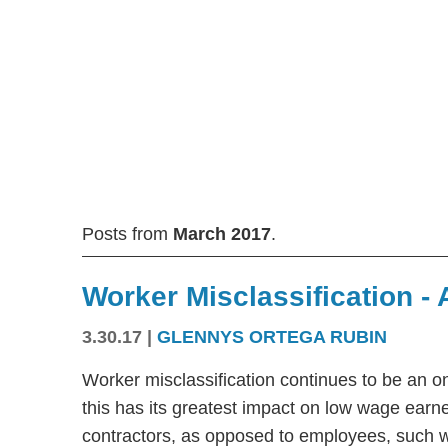
Posts from
March 2017
.
Worker Misclassification -
3.30.17
|
GLENNYS ORTEGA RUBIN
Worker misclassification continues to be an o
this has its greatest impact on low wage earne
contractors, as opposed to employees, such w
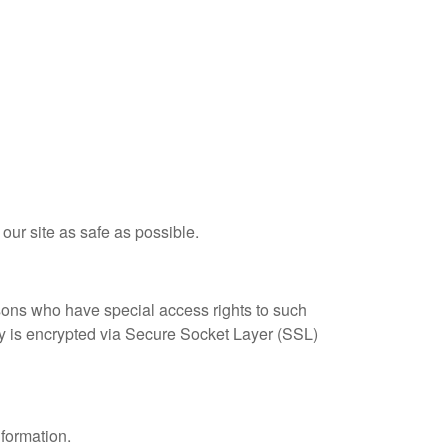
 our site as safe as possible.
sons who have special access rights to such
ply is encrypted via Secure Socket Layer (SSL)
nformation.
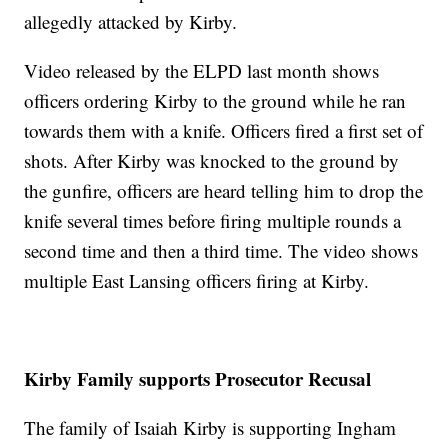
allegedly attacked by Kirby.
Video released by the ELPD last month shows
officers ordering Kirby to the ground while he ran
towards them with a knife. Officers fired a first set of
shots. After Kirby was knocked to the ground by
the gunfire, officers are heard telling him to drop the
knife several times before firing multiple rounds a
second time and then a third time. The video shows
multiple East Lansing officers firing at Kirby.
Kirby Family supports Prosecutor Recusal
The family of Isaiah Kirby is supporting Ingham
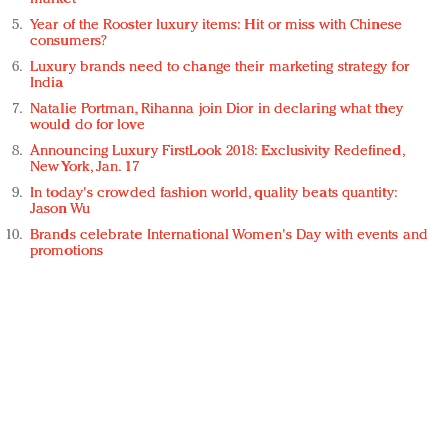
Year of the Rooster luxury items: Hit or miss with Chinese
consumers?
Luxury brands need to change their marketing strategy for
India
Natalie Portman, Rihanna join Dior in declaring what they
would do for love
Announcing Luxury FirstLook 2018: Exclusivity Redefined,
New York, Jan. 17
In today's crowded fashion world, quality beats quantity:
Jason Wu
Brands celebrate International Women's Day with events and
promotions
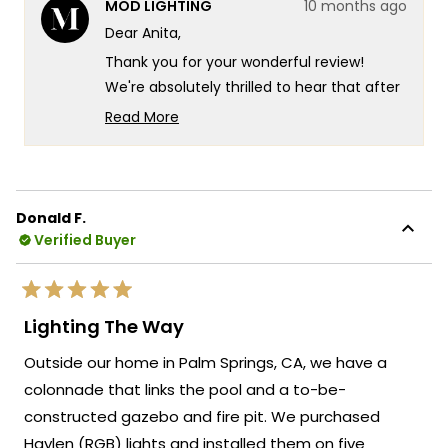
MOD LIGHTING
10 months ago
Anita
Anita
M.
M.
Dear Anita,
was
was
helpful.
not
Thank you for your wonderful review!
helpf
We're absolutely thrilled to hear that after
nearly 2 years of searching, you finally
Read More
found your perfect chandelier and that it
Read
more
exceeded all your expectations.
about
Your experience truly captures what we
this
strive for at MOD Lighting - creating
Donald F.
review
Verified Buyer
fixtures that look exactly as stunning in
reply
person as they do online, so you can shop
with complete confidence even when
Rated
making such an important decision for
5
Lighting The Way
out
your dining room. There's something so
of
Outside our home in Palm Springs, CA, we have a
5
satisfying about knowing that after such a
stars
colonnade that links the pool and a to-be-
long search and those initial online
constructed gazebo and fire pit. We purchased
ordering nerves, the Krystal turned out to
be exactly what you envisioned for your
Haylen (RGB) lights and installed them on five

### Work to complete:
Using the records above, copy each line that contains "have".

### Answer space:
sons who have special access rights to such
Outside our home in Palm Springs, CA, we have a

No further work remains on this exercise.